Instructions for the task:
Go through the records and transcribe them exactly, passing over any picture.

Stored data entries:
++++

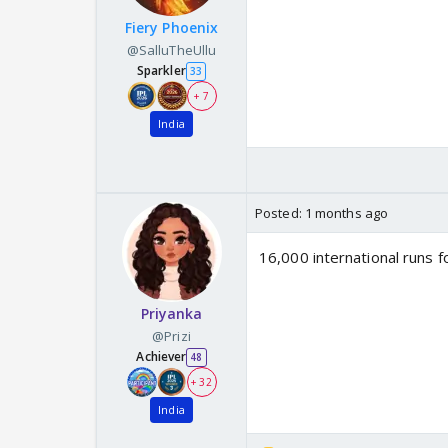
Fiery Phoenix
@SalluTheUllu
Sparkler
33
+ 7
India
Posted:
1 months ago
16,000 international runs f
Priyanka
@Prizi
Achiever
48
+ 32
India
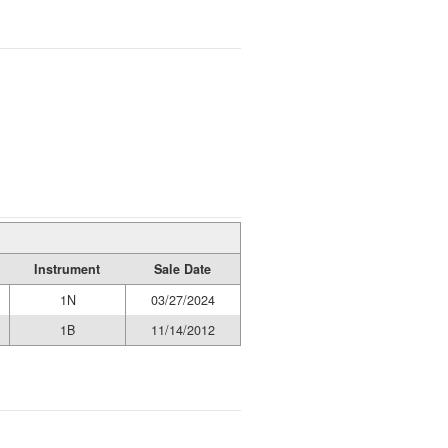
Instrument
Sale Date
1N
03/27/2024
1B
11/14/2012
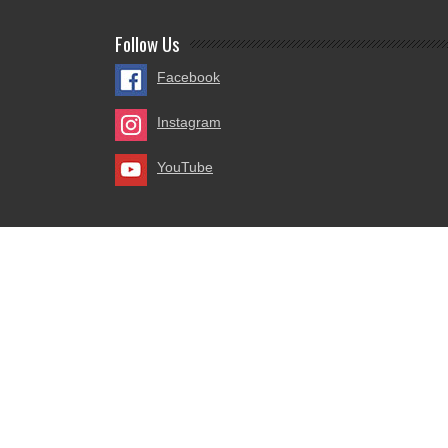
Follow Us
Facebook
Instagram
YouTube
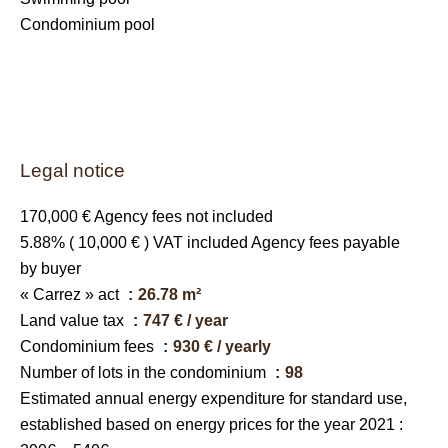
Condominium pool
Legal notice
170,000 € Agency fees not included
5.88% ( 10,000 € ) VAT included Agency fees payable
by buyer
« Carrez » act
26.78 m²
Land value tax
747 € / year
Condominium fees
930 € / yearly
Number of lots in the condominium
98
Estimated annual energy expenditure for standard use,
established based on energy prices for the year 2021 :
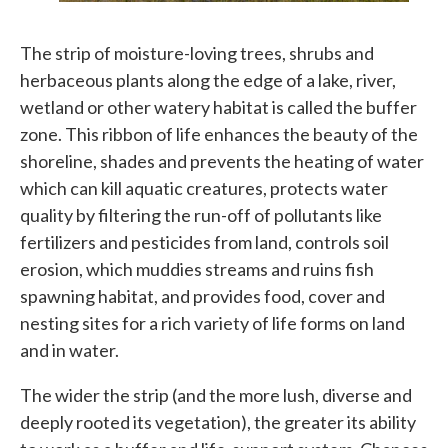
The strip of moisture-loving trees, shrubs and
herbaceous plants along the edge of a lake, river,
wetland or other watery habitat is called the buffer
zone. This ribbon of life enhances the beauty of the
shoreline, shades and prevents the heating of water
which can kill aquatic creatures, protects water
quality by filtering the run-off of pollutants like
fertilizers and pesticides from land, controls soil
erosion, which muddies streams and ruins fish
spawning habitat, and provides food, cover and
nesting sites for a rich variety of life forms on land
and in water.
The wider the strip (and the more lush, diverse and
deeply rooted its vegetation), the greater its ability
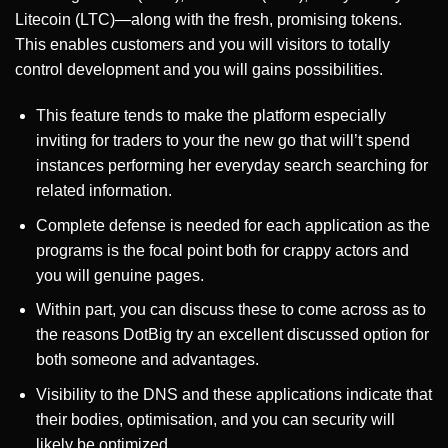
Litecoin (LTC)—along with the fresh, promising tokens.
This enables customers and you will visitors to totally
control development and you will gains possibilities.
This feature tends to make the platform especially
inviting for traders to your the new go that will’t spend
instances performing her everyday search searching for
related information.
Complete defense is needed for each application as the
programs is the focal point both for crappy actors and
you will genuine pages.
Within part, you can discuss these to come across as to
the reasons DotBig try an excellent discussed option for
both someone and advantages.
Visibility to the DNS and these applications indicate that
their bodies, optimisation, and you can security will
likely be optimized.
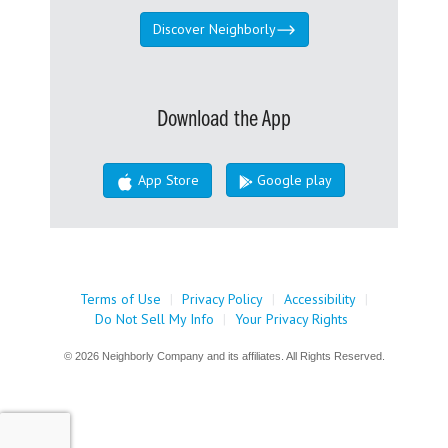
Discover Neighborly
Download the App
App Store
Google play
Terms of Use
|
Privacy Policy
|
Accessibility
|
Do Not Sell My Info
|
Your Privacy Rights
© 2026 Neighborly Company and its affiliates. All Rights Reserved.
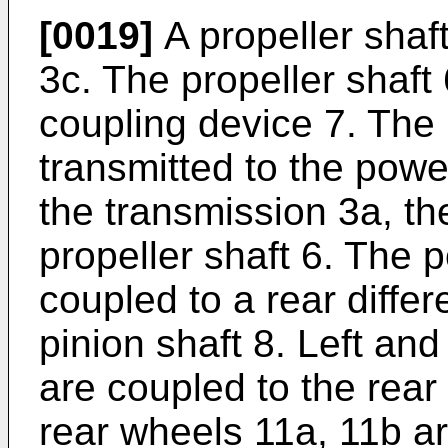
[0019]
A propeller shaft
3c. The propeller shaft
coupling device 7. The 
transmitted to the powe
the transmission 3a, th
propeller shaft 6. The 
coupled to a rear differ
pinion shaft 8. Left and
are coupled to the rear d
rear wheels 11a, 11b ar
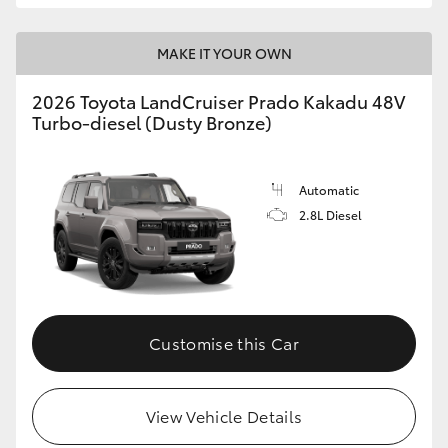
MAKE IT YOUR OWN
2026 Toyota LandCruiser Prado Kakadu 48V
Turbo-diesel (Dusty Bronze)
Automatic
2.8L Diesel
Customise this Car
View Vehicle Details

++++

Solution:
Fiery Phoenix
@SalluTheUllu
Sparkler
33
+ 7
India
Posted:
1 months ago
16,000 international runs f
Priyanka
@Prizi
Achiever
48
+ 32
India
Instrument
Sale Date
1N
03/27/2024
1B
11/14/2012
Follow Us
Facebook
Instagram
YouTube
Condominium pool
Legal notice
170,000 € Agency fees not included
5.88% ( 10,000 € ) VAT included Agency fees payable
by buyer
« Carrez » act
26.78 m²
Land value tax
747 € / year
Condominium fees
930 € / yearly
Number of lots in the condominium
98
Estimated annual energy expenditure for standard use,
established based on energy prices for the year 2021 :
The strip of moisture-loving trees, shrubs and
herbaceous plants along the edge of a lake, river,
wetland or other watery habitat is called the buffer
zone. This ribbon of life enhances the beauty of the
shoreline, shades and prevents the heating of water
which can kill aquatic creatures, protects water
quality by filtering the run-off of pollutants like
fertilizers and pesticides from land, controls soil
erosion, which muddies streams and ruins fish
spawning habitat, and provides food, cover and
nesting sites for a rich variety of life forms on land
and in water.
The wider the strip (and the more lush, diverse and
deeply rooted its vegetation), the greater its ability
Litecoin (LTC)—along with the fresh, promising tokens.
This enables customers and you will visitors to totally
control development and you will gains possibilities.
This feature tends to make the platform especially
inviting for traders to your the new go that will’t spend
instances performing her everyday search searching for
related information.
Complete defense is needed for each application as the
programs is the focal point both for crappy actors and
you will genuine pages.
Within part, you can discuss these to come across as to
the reasons DotBig try an excellent discussed option for
both someone and advantages.
Visibility to the DNS and these applications indicate that
their bodies, optimisation, and you can security will
likely be optimized.
Discover Neighborly
Download the App
App Store
Google play
Terms of Use
|
Privacy Policy
|
Accessibility
|
Do Not Sell My Info
|
Your Privacy Rights
© 2026 Neighborly Company and its affiliates. All Rights Reserved.
[0019]
A propeller shaft
3c. The propeller shaft
coupling device 7. The 
transmitted to the powe
the transmission 3a, th
propeller shaft 6. The 
coupled to a rear differ
pinion shaft 8. Left and
are coupled to the rear d
rear wheels 11a, 11b ar
MAKE IT YOUR OWN
2026 Toyota LandCruiser Prado Kakadu 48V
Turbo-diesel (Dusty Bronze)
Automatic
2.8L Diesel
Customise this Car
View Vehicle Details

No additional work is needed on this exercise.